Cleocin

CLEOCIN- clindamycin phosphate suppository
Pharmacia & Upjohn Company LLC

FOR INTRAVAGINAL USE ONLY

DESCRIPTION

Clindamycin phosphate is a water-soluble ester of the semisynthetic antibiotic produced by a 7(S)-chloro-substitution of the 7(R)-hydroxyl group of the parent antibiotic lincomycin. The chemical name for clindamycin phosphate is methyl 7-chloro-6,7,8-trideoxy-6-(1-methyl-trans -4-propyl-L-2-pyrrolidinecarboxamido)-1-thio-L-threo -α-D-galacto -octopyranoside 2-(dihydrogen phosphate). The monohydrate form has a molecular weight of 522.98, and the molecular formula is C18 H34 ClN2 O8 PS•H2 O. The structural formula is represented below:

Chemical Structure
(click image for full-size original)

CLEOCIN Vaginal Ovules are semisolid, white to off-white suppositories for intravaginal administration. Each 2.5 g suppository contains clindamycin phosphate equivalent to 100 mg clindamycin in a base consisting of a mixture of glycerides of saturated fatty acids.

CLINICAL PHARMACOLOGY

Mechanism of Action

Clindamycin is an antibacterial drug (See MICROBIOLOGY).

Pharmacokinetics

Systemic absorption of clindamycin was estimated following a once-a-day intravaginal dose of one clindamycin phosphate vaginal suppository (equivalent to 100 mg clindamycin) administered to 11 healthy female volunteers for 3 days. Approximately 30% (range 6% to 70%) of the administered dose was absorbed systemically on day 3 of dosing based on area under the concentration-time curve (AUC). Systemic absorption was estimated using a subtherapeutic 100 mg intravenous dose of clindamycin phosphate as a comparator in the same volunteers. The mean AUC following day 3 of dosing with the suppository was 3.2 µg hr/mL (range 0.42 to 11 µg hr/mL). The Cmax observed on day 3 of dosing with the suppository averaged 0.27 µg/mL (range 0.03 to 0.67 µg/mL) and was observed about 5 hours after dosing (range 1 to 10 hours). In contrast, the AUC and Cmax after the single intravenous dose averaged 11 µg hr/mL (range 5.1 to 26 µg hr/mL) and 3.7 µg/mL (range 2.4 to 5.0 µg/mL), respectively. The mean apparent elimination half-life after dosing with the suppository was 11 hours (range 4 to 35 hours) and is considered to be limited by the absorption rate.

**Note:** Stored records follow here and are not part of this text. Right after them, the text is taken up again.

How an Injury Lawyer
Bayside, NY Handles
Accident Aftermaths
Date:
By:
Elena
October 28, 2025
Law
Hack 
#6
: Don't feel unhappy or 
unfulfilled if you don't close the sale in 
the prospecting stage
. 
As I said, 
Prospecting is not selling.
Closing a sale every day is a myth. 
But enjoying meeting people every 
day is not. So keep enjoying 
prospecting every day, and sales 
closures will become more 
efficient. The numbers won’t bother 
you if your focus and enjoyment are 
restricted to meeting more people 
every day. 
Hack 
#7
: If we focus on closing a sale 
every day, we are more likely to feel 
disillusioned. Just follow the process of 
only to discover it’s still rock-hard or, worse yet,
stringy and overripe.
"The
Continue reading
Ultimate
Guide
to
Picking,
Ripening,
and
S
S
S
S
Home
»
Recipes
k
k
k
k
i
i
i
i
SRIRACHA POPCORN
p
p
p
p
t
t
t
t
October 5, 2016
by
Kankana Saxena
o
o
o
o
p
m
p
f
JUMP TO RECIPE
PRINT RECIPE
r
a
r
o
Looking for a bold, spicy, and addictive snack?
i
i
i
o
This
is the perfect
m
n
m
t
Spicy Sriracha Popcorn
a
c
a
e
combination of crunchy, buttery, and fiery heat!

The results from this study showed that systemic exposure to clindamycin (based on AUC) from the suppository was, on average, three-fold lower than that from a single subtherapeutic 100 mg intravenous dose of clindamycin. In addition, the recommended daily and total doses of intravaginal clindamycin suppository are far lower than those typically administered in oral or parenteral clindamycin therapy (100 mg of clindamycin per day for 3 days equivalent to about 30 mg absorbed per day from the ovule relative to 600 to 2700 mg/day for up to 10 days or more, orally or parenterally). The overall systemic exposure to clindamycin from Cleocin Vaginal Ovules is substantially lower than the systemic exposure from therapeutic doses of oral clindamycin hydrochloride (two-fold to 20-fold lower) or parenteral clindamycin phosphate (40-fold to 50-fold lower).

MICROBIOLOGY

Mechanism of Action

Clindamycin inhibits bacterial protein synthesis by binding to the 23S RNA of the 50S subunit of the ribosome. Clindamycin is predominantly bacteriostatic.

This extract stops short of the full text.